Collected data:
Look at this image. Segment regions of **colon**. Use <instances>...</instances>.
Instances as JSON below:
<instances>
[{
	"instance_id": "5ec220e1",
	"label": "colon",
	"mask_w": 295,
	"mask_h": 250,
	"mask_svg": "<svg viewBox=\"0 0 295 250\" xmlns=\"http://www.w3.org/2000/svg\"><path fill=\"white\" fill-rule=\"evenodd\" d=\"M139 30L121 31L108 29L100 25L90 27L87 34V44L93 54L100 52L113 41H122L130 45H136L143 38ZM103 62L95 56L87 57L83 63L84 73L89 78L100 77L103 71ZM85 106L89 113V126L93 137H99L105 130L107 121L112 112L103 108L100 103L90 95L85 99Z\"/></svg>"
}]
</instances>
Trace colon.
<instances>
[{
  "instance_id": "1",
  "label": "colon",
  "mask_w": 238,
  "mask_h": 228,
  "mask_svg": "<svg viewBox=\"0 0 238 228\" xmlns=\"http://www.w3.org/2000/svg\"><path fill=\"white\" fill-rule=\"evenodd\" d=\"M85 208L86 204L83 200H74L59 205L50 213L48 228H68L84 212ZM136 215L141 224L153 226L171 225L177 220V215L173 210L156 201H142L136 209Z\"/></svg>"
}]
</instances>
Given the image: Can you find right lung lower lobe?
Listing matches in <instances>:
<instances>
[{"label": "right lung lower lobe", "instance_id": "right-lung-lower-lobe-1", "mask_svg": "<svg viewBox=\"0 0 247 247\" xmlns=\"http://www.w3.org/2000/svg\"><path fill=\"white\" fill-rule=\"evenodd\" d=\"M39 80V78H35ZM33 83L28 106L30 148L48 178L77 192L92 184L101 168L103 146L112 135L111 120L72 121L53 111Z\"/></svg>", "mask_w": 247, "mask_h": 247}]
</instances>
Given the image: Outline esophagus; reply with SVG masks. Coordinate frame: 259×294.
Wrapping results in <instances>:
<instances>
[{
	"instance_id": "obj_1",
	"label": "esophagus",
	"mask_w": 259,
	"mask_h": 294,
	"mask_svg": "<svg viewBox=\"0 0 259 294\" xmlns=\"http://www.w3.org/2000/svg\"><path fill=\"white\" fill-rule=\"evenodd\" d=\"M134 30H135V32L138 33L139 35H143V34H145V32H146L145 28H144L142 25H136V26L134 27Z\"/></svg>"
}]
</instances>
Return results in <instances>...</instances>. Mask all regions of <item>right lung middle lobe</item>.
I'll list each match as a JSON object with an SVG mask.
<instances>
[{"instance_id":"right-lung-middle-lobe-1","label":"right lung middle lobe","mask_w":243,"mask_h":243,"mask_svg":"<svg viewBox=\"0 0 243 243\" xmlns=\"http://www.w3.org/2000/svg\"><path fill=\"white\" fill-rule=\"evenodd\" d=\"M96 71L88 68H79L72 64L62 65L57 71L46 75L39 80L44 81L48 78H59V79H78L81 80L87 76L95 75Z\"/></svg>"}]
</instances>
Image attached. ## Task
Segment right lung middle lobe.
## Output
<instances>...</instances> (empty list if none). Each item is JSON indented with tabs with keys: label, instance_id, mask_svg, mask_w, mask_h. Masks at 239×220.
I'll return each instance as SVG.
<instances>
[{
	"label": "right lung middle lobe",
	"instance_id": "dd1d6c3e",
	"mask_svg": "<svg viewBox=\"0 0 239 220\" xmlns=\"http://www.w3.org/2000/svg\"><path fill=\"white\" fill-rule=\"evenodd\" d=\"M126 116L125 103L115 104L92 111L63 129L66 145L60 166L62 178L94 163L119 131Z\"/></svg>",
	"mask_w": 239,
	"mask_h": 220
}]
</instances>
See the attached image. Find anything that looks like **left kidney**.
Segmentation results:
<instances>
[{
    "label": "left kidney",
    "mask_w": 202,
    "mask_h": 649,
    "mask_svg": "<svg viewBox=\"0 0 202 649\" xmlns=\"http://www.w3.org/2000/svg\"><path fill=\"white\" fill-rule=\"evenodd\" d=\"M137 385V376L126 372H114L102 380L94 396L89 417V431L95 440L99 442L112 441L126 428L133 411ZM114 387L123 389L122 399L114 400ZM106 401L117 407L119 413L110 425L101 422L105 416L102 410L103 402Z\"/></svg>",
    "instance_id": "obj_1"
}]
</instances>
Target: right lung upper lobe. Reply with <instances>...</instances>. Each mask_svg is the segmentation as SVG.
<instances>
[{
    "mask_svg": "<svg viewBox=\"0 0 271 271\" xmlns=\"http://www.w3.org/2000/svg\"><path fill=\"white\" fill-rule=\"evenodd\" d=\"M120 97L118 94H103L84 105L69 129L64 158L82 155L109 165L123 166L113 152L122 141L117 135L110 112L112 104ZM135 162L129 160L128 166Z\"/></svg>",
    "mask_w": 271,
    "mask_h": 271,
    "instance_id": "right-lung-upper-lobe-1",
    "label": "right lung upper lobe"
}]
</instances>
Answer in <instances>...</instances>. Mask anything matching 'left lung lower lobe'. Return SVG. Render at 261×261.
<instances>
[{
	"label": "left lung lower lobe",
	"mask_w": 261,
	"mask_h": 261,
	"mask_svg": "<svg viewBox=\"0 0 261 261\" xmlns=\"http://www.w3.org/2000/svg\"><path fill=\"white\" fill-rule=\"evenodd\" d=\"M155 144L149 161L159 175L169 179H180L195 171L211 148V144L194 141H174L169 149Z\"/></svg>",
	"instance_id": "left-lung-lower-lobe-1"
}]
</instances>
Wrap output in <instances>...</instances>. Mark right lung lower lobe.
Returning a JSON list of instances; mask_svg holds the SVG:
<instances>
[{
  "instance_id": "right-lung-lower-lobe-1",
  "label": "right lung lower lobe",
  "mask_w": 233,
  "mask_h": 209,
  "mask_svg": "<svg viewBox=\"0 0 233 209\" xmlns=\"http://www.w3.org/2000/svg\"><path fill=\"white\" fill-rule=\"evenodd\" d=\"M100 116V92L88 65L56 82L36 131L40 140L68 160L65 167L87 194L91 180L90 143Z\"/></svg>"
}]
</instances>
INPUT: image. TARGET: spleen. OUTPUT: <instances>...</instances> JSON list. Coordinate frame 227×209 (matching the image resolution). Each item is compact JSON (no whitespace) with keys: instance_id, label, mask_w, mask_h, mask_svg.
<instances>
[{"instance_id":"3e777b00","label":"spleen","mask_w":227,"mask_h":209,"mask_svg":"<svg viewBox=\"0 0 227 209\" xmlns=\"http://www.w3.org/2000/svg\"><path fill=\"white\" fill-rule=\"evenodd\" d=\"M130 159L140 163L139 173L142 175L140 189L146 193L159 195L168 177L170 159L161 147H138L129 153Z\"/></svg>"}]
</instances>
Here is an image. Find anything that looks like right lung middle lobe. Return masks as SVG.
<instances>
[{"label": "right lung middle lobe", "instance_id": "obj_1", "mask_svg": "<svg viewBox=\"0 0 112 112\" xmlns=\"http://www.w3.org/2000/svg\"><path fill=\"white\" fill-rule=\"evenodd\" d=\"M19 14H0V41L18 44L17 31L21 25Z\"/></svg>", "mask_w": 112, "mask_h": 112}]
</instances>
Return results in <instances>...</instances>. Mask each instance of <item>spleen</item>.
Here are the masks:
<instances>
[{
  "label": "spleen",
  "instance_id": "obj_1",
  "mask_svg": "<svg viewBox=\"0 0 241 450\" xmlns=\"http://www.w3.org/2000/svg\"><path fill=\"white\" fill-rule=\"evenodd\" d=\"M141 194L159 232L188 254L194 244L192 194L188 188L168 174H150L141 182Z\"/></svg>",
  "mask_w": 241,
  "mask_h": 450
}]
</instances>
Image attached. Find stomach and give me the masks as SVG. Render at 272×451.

**WHAT TO WORK ON**: Restate each entry word for word.

**WRITTEN SOLUTION**:
Look at this image. Segment regions of **colon**. Use <instances>...</instances>.
Instances as JSON below:
<instances>
[{
	"instance_id": "5ec220e1",
	"label": "colon",
	"mask_w": 295,
	"mask_h": 250,
	"mask_svg": "<svg viewBox=\"0 0 295 250\" xmlns=\"http://www.w3.org/2000/svg\"><path fill=\"white\" fill-rule=\"evenodd\" d=\"M139 30L121 31L108 29L100 25L90 27L87 34V44L93 54L100 52L113 41H122L130 45H136L143 38ZM103 62L95 56L87 57L83 63L84 73L89 78L100 77L103 71ZM85 106L89 113V126L93 137H99L105 130L107 121L112 112L103 108L100 103L90 95L85 99Z\"/></svg>"
}]
</instances>
Trace colon.
<instances>
[{
  "instance_id": "1",
  "label": "colon",
  "mask_w": 238,
  "mask_h": 228,
  "mask_svg": "<svg viewBox=\"0 0 238 228\" xmlns=\"http://www.w3.org/2000/svg\"><path fill=\"white\" fill-rule=\"evenodd\" d=\"M85 208L86 204L83 200H74L59 205L50 213L48 228H68L84 212ZM136 215L141 224L153 226L171 225L177 220V215L173 210L156 201H142L136 209Z\"/></svg>"
}]
</instances>
Given the image: Can you find right lung lower lobe?
Listing matches in <instances>:
<instances>
[{"label": "right lung lower lobe", "instance_id": "right-lung-lower-lobe-1", "mask_svg": "<svg viewBox=\"0 0 247 247\" xmlns=\"http://www.w3.org/2000/svg\"><path fill=\"white\" fill-rule=\"evenodd\" d=\"M39 80V78H35ZM33 83L28 106L30 148L48 178L77 192L92 184L101 168L103 146L112 135L111 120L72 121L53 111Z\"/></svg>", "mask_w": 247, "mask_h": 247}]
</instances>
Given the image: Outline esophagus; reply with SVG masks. Coordinate frame: 259×294.
Wrapping results in <instances>:
<instances>
[{
	"instance_id": "obj_1",
	"label": "esophagus",
	"mask_w": 259,
	"mask_h": 294,
	"mask_svg": "<svg viewBox=\"0 0 259 294\" xmlns=\"http://www.w3.org/2000/svg\"><path fill=\"white\" fill-rule=\"evenodd\" d=\"M134 30H135V32L138 33L139 35H143V34H145V32H146L145 28H144L142 25H136V26L134 27Z\"/></svg>"
}]
</instances>
Return results in <instances>...</instances>. Mask all regions of <item>right lung middle lobe</item>.
I'll list each match as a JSON object with an SVG mask.
<instances>
[{"instance_id":"right-lung-middle-lobe-1","label":"right lung middle lobe","mask_w":243,"mask_h":243,"mask_svg":"<svg viewBox=\"0 0 243 243\" xmlns=\"http://www.w3.org/2000/svg\"><path fill=\"white\" fill-rule=\"evenodd\" d=\"M96 71L88 68H79L72 64L62 65L57 71L46 75L39 80L44 81L48 78H59V79H78L81 80L87 76L95 75Z\"/></svg>"}]
</instances>
Image attached. ## Task
Segment right lung middle lobe.
## Output
<instances>...</instances> (empty list if none). Each item is JSON indented with tabs with keys: label, instance_id, mask_svg, mask_w, mask_h. Masks at 239×220.
I'll return each instance as SVG.
<instances>
[{
	"label": "right lung middle lobe",
	"instance_id": "dd1d6c3e",
	"mask_svg": "<svg viewBox=\"0 0 239 220\" xmlns=\"http://www.w3.org/2000/svg\"><path fill=\"white\" fill-rule=\"evenodd\" d=\"M126 116L125 103L115 104L92 111L63 129L66 145L60 166L62 178L94 163L119 131Z\"/></svg>",
	"mask_w": 239,
	"mask_h": 220
}]
</instances>
See the attached image. Find anything that looks like **left kidney**.
Segmentation results:
<instances>
[{
    "label": "left kidney",
    "mask_w": 202,
    "mask_h": 649,
    "mask_svg": "<svg viewBox=\"0 0 202 649\" xmlns=\"http://www.w3.org/2000/svg\"><path fill=\"white\" fill-rule=\"evenodd\" d=\"M137 385V376L126 372H114L102 380L94 396L89 417V431L95 440L99 442L112 441L126 428L133 411ZM114 387L123 389L122 399L114 400ZM106 401L117 407L119 413L110 425L101 422L105 416L102 410L103 402Z\"/></svg>",
    "instance_id": "obj_1"
}]
</instances>
Target: right lung upper lobe. Reply with <instances>...</instances>. Each mask_svg is the segmentation as SVG.
<instances>
[{
    "mask_svg": "<svg viewBox=\"0 0 271 271\" xmlns=\"http://www.w3.org/2000/svg\"><path fill=\"white\" fill-rule=\"evenodd\" d=\"M120 97L118 94H103L84 105L69 129L64 158L82 155L109 165L123 166L113 152L122 141L117 135L110 112L112 104ZM135 162L129 160L128 166Z\"/></svg>",
    "mask_w": 271,
    "mask_h": 271,
    "instance_id": "right-lung-upper-lobe-1",
    "label": "right lung upper lobe"
}]
</instances>
Answer in <instances>...</instances>. Mask anything matching 'left lung lower lobe'. Return SVG. Render at 261×261.
<instances>
[{
	"label": "left lung lower lobe",
	"mask_w": 261,
	"mask_h": 261,
	"mask_svg": "<svg viewBox=\"0 0 261 261\" xmlns=\"http://www.w3.org/2000/svg\"><path fill=\"white\" fill-rule=\"evenodd\" d=\"M155 144L149 161L159 175L169 179H180L195 171L211 148V144L194 141H174L169 149Z\"/></svg>",
	"instance_id": "left-lung-lower-lobe-1"
}]
</instances>
Wrap output in <instances>...</instances>. Mark right lung lower lobe.
Returning a JSON list of instances; mask_svg holds the SVG:
<instances>
[{
  "instance_id": "right-lung-lower-lobe-1",
  "label": "right lung lower lobe",
  "mask_w": 233,
  "mask_h": 209,
  "mask_svg": "<svg viewBox=\"0 0 233 209\" xmlns=\"http://www.w3.org/2000/svg\"><path fill=\"white\" fill-rule=\"evenodd\" d=\"M100 116V92L88 65L56 82L36 131L40 140L68 160L65 167L87 194L91 180L90 143Z\"/></svg>"
}]
</instances>
INPUT: image. TARGET: spleen. OUTPUT: <instances>...</instances> JSON list. Coordinate frame 227×209 (matching the image resolution). Each item is compact JSON (no whitespace) with keys: instance_id, label, mask_w, mask_h, mask_svg.
<instances>
[{"instance_id":"3e777b00","label":"spleen","mask_w":227,"mask_h":209,"mask_svg":"<svg viewBox=\"0 0 227 209\" xmlns=\"http://www.w3.org/2000/svg\"><path fill=\"white\" fill-rule=\"evenodd\" d=\"M130 159L140 163L139 173L142 175L140 189L146 193L159 195L168 177L170 159L161 147H138L129 153Z\"/></svg>"}]
</instances>
Here is an image. Find anything that looks like right lung middle lobe. Return masks as SVG.
<instances>
[{"label": "right lung middle lobe", "instance_id": "obj_1", "mask_svg": "<svg viewBox=\"0 0 112 112\" xmlns=\"http://www.w3.org/2000/svg\"><path fill=\"white\" fill-rule=\"evenodd\" d=\"M19 14H0V41L18 44L17 31L21 25Z\"/></svg>", "mask_w": 112, "mask_h": 112}]
</instances>
Return results in <instances>...</instances>. Mask each instance of <item>spleen</item>.
Here are the masks:
<instances>
[{
  "label": "spleen",
  "instance_id": "obj_1",
  "mask_svg": "<svg viewBox=\"0 0 241 450\" xmlns=\"http://www.w3.org/2000/svg\"><path fill=\"white\" fill-rule=\"evenodd\" d=\"M141 194L159 232L188 254L194 244L192 194L188 188L168 174H150L141 182Z\"/></svg>",
  "mask_w": 241,
  "mask_h": 450
}]
</instances>
Image attached. Find stomach and give me the masks as SVG. Render at 272×451.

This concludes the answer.